There are basically four ways you can do this:

  1. Discretely, using EmpiricalDistribution, as you suggest in your question
  2. Also discretely, but in a bucketed way, using HistogramDistribution
  3. Smoothly, using SmoothKernelDistribution or KernelMixtureDistribution.
  4. By fitting an assumed distribution, e.g. by using EstimatedDistribution, FindDistributionParameters and related commands.

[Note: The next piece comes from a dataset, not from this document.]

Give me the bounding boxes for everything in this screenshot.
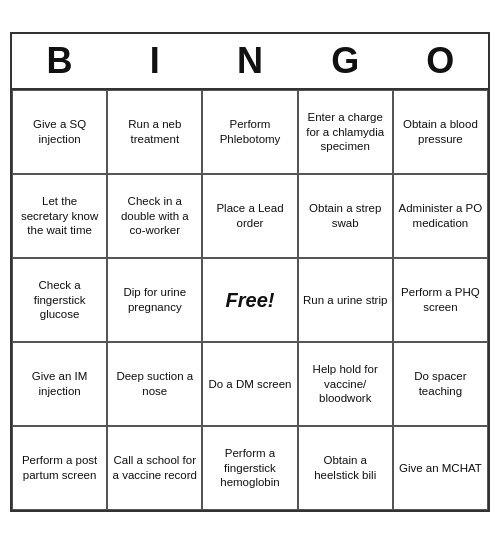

Which you choose depends on the nature of your data and what you know about it. If you have reason to believe the data are distributed according to some known distribution, choose #4. Since your data are real-valued, it is likely that it comes from a continuous distribution and so choices #3 or #4 seem most appropriate.

Once you have your estimated distribution, you can calculate the P50 value using Quantile.

It is worth noting, though, that particular settings will give different estimates of the quantile. For example there is more than one way to define the kernel used in SmoothKernelDistribution. Using the data in your question:

Quantile[SmoothKernelDistribution[data ,  Automatic, #], 0.5] & /@
 {"Biweight", "Cosine", "Epanechnikov", "Gaussian", 
  "Rectangular", "SemiCircle", "Triangular", "Triweight"}

{0.0222671, 0.0223012, 0.0223522, 0.0223533, 0.0223458, 0.0223374,  0.0222653, 0.0222342}

Of course, in some fields, four decimal places is close enough.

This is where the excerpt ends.